━━━ INPUT FOR THIS TASK ━━━
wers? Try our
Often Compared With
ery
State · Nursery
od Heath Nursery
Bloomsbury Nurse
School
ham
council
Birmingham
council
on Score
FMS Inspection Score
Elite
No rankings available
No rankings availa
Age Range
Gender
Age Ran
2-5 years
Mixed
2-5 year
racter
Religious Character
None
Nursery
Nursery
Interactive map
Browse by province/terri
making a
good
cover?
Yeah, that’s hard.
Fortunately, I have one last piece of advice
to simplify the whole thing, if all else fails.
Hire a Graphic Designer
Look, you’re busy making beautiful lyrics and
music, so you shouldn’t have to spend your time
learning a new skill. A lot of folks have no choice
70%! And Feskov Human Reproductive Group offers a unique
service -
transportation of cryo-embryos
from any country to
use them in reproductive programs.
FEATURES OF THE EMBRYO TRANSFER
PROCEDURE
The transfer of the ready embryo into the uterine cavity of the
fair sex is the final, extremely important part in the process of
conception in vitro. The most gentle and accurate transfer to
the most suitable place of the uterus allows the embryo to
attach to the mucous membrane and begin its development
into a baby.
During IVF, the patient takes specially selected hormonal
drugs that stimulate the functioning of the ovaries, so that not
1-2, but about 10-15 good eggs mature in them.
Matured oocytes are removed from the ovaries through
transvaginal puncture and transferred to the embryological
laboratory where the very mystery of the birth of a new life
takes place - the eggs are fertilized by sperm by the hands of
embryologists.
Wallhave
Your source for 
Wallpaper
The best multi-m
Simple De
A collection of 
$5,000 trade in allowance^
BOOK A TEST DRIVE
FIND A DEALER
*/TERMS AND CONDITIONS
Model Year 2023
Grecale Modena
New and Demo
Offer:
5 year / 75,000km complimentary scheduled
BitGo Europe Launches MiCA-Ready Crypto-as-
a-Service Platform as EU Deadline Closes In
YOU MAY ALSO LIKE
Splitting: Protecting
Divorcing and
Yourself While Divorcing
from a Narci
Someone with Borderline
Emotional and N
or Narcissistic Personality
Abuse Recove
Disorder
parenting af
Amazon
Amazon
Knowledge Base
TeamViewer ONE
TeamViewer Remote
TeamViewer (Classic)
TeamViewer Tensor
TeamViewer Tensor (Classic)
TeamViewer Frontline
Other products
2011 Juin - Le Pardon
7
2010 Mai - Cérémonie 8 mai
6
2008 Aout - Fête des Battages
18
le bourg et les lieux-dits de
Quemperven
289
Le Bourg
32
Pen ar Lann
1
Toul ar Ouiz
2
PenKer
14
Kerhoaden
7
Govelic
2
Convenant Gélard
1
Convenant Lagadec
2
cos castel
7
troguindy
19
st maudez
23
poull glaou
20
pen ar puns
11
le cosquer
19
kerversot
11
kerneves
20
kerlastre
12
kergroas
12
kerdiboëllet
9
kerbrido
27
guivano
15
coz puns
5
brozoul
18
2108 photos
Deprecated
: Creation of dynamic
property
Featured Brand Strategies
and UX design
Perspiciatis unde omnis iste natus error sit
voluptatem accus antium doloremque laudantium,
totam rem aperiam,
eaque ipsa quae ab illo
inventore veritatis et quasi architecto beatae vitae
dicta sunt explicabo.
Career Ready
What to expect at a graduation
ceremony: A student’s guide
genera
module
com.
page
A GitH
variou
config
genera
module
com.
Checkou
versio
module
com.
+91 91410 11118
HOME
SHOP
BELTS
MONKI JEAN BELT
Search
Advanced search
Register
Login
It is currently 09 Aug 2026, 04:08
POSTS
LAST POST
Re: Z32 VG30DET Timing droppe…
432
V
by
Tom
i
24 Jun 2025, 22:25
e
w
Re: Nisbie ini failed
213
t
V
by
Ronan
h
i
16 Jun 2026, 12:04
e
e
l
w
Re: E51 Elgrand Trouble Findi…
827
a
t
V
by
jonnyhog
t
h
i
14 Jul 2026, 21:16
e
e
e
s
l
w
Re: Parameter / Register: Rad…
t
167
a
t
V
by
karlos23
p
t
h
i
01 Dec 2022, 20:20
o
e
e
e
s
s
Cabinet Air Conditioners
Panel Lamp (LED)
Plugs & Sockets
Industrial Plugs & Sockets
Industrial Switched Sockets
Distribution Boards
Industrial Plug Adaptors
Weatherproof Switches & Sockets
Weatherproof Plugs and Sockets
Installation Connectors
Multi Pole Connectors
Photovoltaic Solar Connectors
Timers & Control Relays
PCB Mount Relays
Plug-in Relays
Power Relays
━━━
### REQUIREMENT:
In the data above, find the line that contains "The transfer of", then reproduce exactly every line from the first line through that line.

### SOLUTION TO THIS TASK:
wers? Try our
Often Compared With
ery
State · Nursery
od Heath Nursery
Bloomsbury Nurse
School
ham
council
Birmingham
council
on Score
FMS Inspection Score
Elite
No rankings available
No rankings availa
Age Range
Gender
Age Ran
2-5 years
Mixed
2-5 year
racter
Religious Character
None
Nursery
Nursery
Interactive map
Browse by province/terri
making a
good
cover?
Yeah, that’s hard.
Fortunately, I have one last piece of advice
to simplify the whole thing, if all else fails.
Hire a Graphic Designer
Look, you’re busy making beautiful lyrics and
music, so you shouldn’t have to spend your time
learning a new skill. A lot of folks have no choice
70%! And Feskov Human Reproductive Group offers a unique
service -
transportation of cryo-embryos
from any country to
use them in reproductive programs.
FEATURES OF THE EMBRYO TRANSFER
PROCEDURE
The transfer of the ready embryo into the uterine cavity of the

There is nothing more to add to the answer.